Obama Can Free Thousands of Drug Offenders Who Don't Belong in Prison
Will he?
Today President Obama is visiting a federal prison in Oklahoma as part of his new push for criminal justice reform. In my latest Forbes column, I argue that while Obama cannot solve overincarceration on his own, he could do a lot more than he has done so far:
In 2006 Telisha Watkins helped connect a neighbor in New York City with a cocaine dealer in North Carolina. The neighbor, who turned out to be a confidential informant, had said he was interested in buying 18 ounces of cocaine. Watkins was ultimately charged with participating in a conspiracy involving 285 grams of crack as well as 428 grams of cocaine powder, based on the package her acquaintance in North Carolina delivered and the contents of his van. Because of the crack and three prior convictions for drug possession, Watkins received a 20-year mandatory minimum sentence in 2007, when she was 33.

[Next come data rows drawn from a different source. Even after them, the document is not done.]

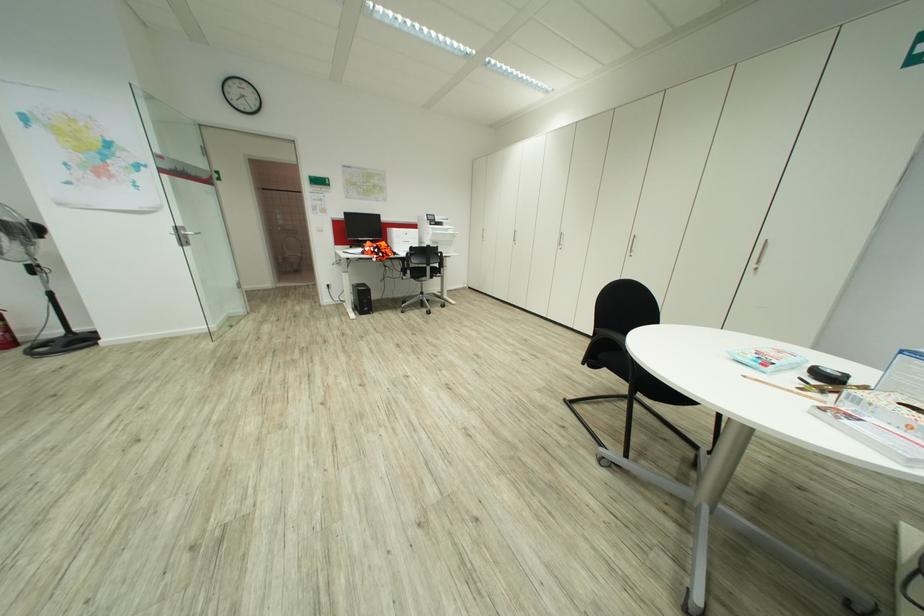 Find where to lift the black tape measure. Please return your answer as a coordinate pair (x, y).

(827, 376) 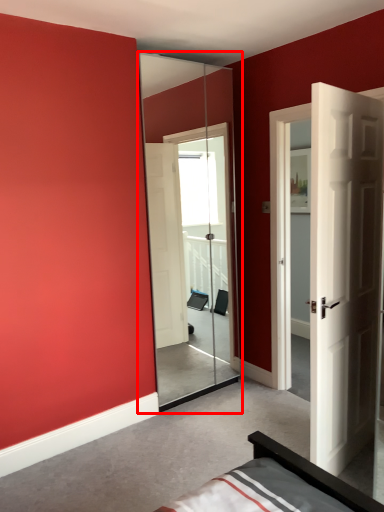 Question: Considering the relative positions of screen door (annotated by the red box) and door in the image provided, where is screen door (annotated by the red box) located with respect to the staircase?

Choices:
 (A) left
 (B) right

Answer: (A) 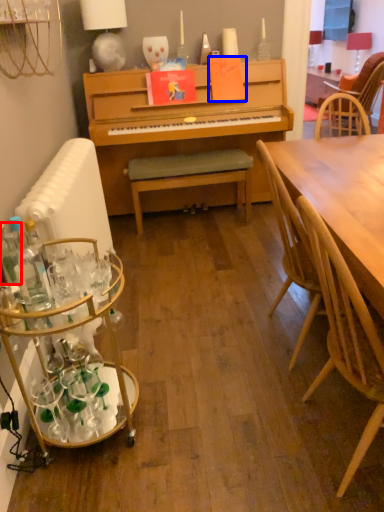 Question: Among these objects, which one is farthest to the camera, bottle (highlighted by a red box) or book (highlighted by a blue box)?

Choices:
 (A) bottle
 (B) book

Answer: (B) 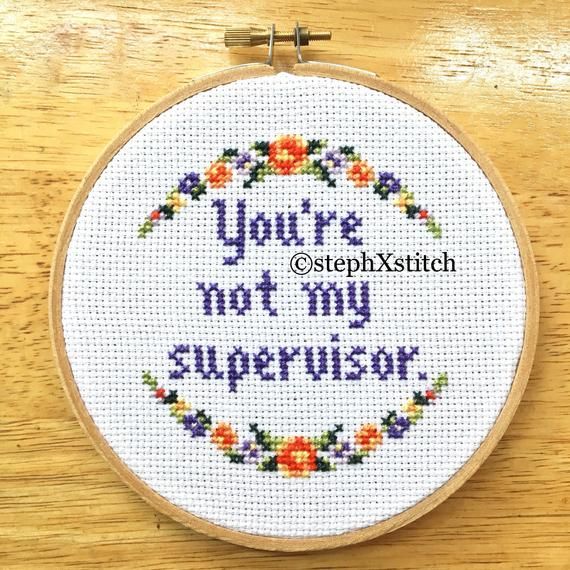 Find the location of `orange flowers`. orange flowers is located at coordinates (226, 435), (295, 453), (369, 439), (430, 394), (157, 392), (157, 214), (219, 179), (283, 150), (355, 171), (420, 219). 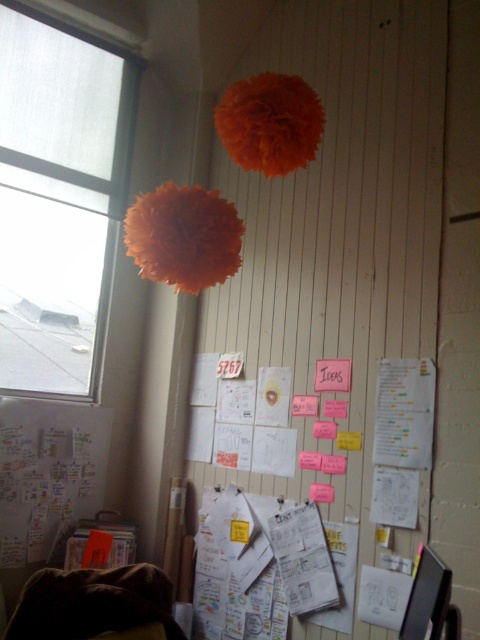 Can you confirm if transparent glass window at upper left is bigger than brown fuzzy blanket at lower left?

Yes.

Does transparent glass window at upper left have a lesser height compared to brown fuzzy blanket at lower left?

In fact, transparent glass window at upper left may be taller than brown fuzzy blanket at lower left.

Who is more forward, (98, 208) or (27, 621)?

Point (27, 621) is more forward.

Where is `transparent glass window at upper left`? Image resolution: width=480 pixels, height=640 pixels. transparent glass window at upper left is located at coordinates pyautogui.click(x=59, y=196).

Who is more distant from viewer, (x=36, y=60) or (x=49, y=484)?

Point (x=36, y=60)

Which of these two, transparent glass window at upper left or white paper at lower left, stands shorter?

white paper at lower left

Find the location of a particular element. transparent glass window at upper left is located at coordinates [x=59, y=196].

Can you confirm if white paper at lower left is taller than brown fuzzy blanket at lower left?

Correct, white paper at lower left is much taller as brown fuzzy blanket at lower left.

Does white paper at lower left have a smaller size compared to brown fuzzy blanket at lower left?

No.

Identify the location of white paper at lower left. The image size is (480, 640). (47, 472). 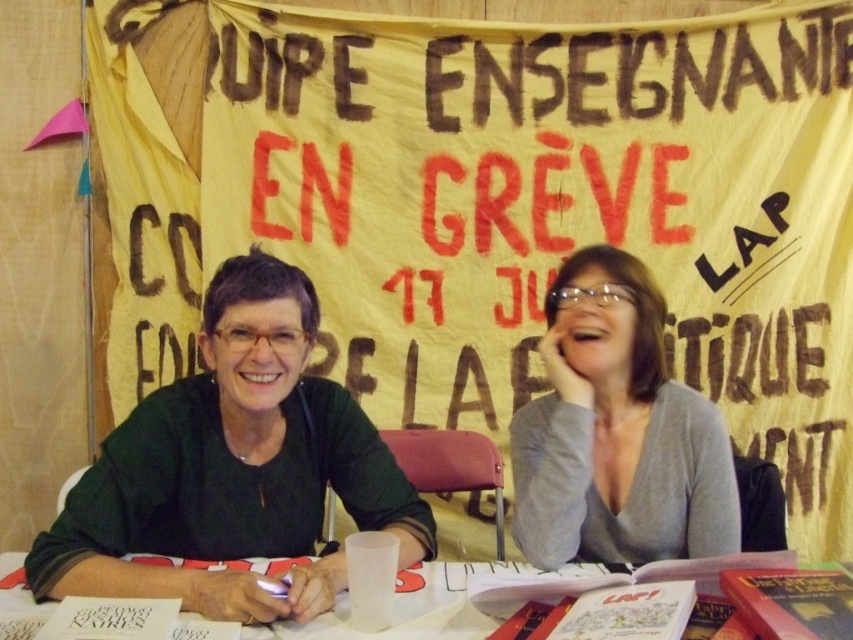 You are a photographer standing in front of the scene described. You notice the green matte shirt at center and the white plastic table at center. Which object is taller? Please answer based on the scene description.

The green matte shirt at center is taller than the white plastic table at center according to the scene description. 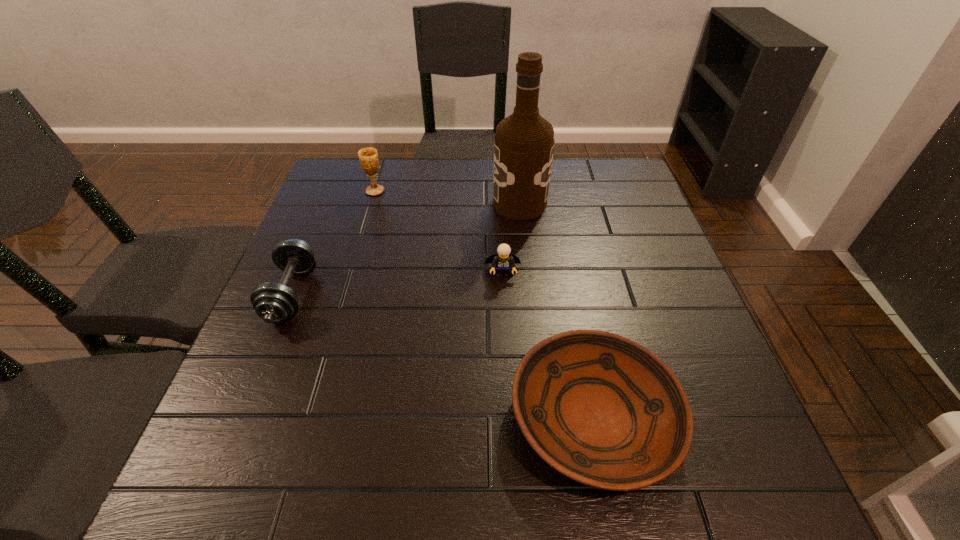 Locate an element on the screen. The image size is (960, 540). unoccupied area between the nearest object and the chalice is located at coordinates (485, 304).

I want to click on free space between the plate and the tallest object, so pyautogui.click(x=557, y=310).

Locate an element on the screen. The image size is (960, 540). empty space that is in between the chalice and the alcohol is located at coordinates (447, 197).

I want to click on vacant space in between the tallest object and the dumbbell, so click(406, 249).

Find the location of a particular element. This screenshot has height=540, width=960. vacant region between the alcohol and the shortest object is located at coordinates (557, 310).

This screenshot has height=540, width=960. I want to click on free spot between the nearest object and the tallest object, so click(557, 310).

Where is `free space between the leftmost object and the Lego`? The height and width of the screenshot is (540, 960). free space between the leftmost object and the Lego is located at coordinates (397, 284).

I want to click on blank region between the Lego and the dumbbell, so click(397, 284).

Point out which object is positioned as the fourth nearest to the second object from left to right. Please provide its 2D coordinates. Your answer should be formatted as a tuple, i.e. [(x, y)], where the tuple contains the x and y coordinates of a point satisfying the conditions above.

[(604, 411)]

Point out which object is positioned as the third nearest to the nearest object. Please provide its 2D coordinates. Your answer should be formatted as a tuple, i.e. [(x, y)], where the tuple contains the x and y coordinates of a point satisfying the conditions above.

[(273, 302)] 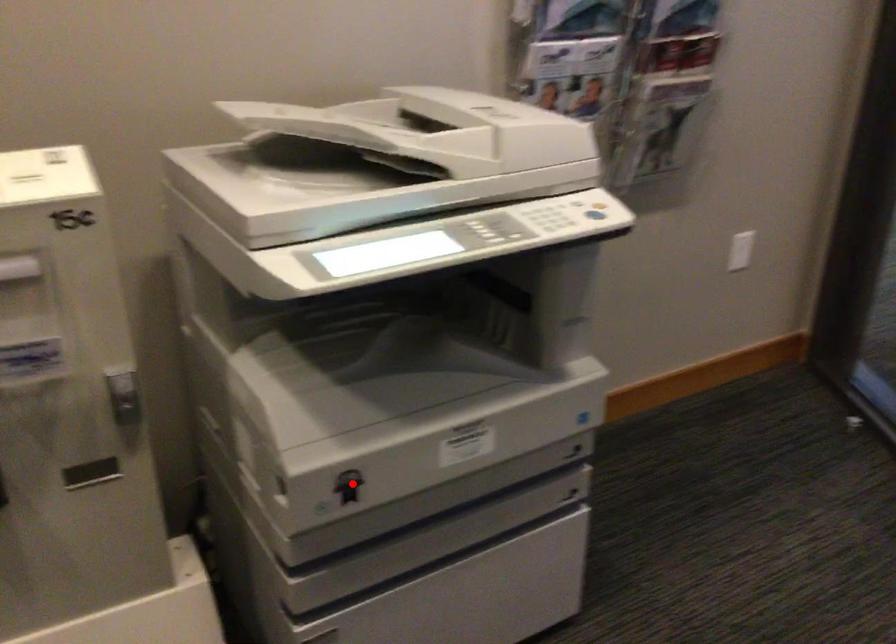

Thanks to President Obama, Watkins will go free in November, more than nine years before her expected release date. She is one of 46 federal prisoners whose sentences, ranging from 14 years to life, were commuted on Monday. All of them are nonviolent drug offenders, three-quarters of whom were convicted of crack offenses at a time when penalties were substantially more severe than they are now. There are thousands more like them in federal prisons, and Obama has the power to free them all. Whether he will use that power remains to be seen, and time is running out.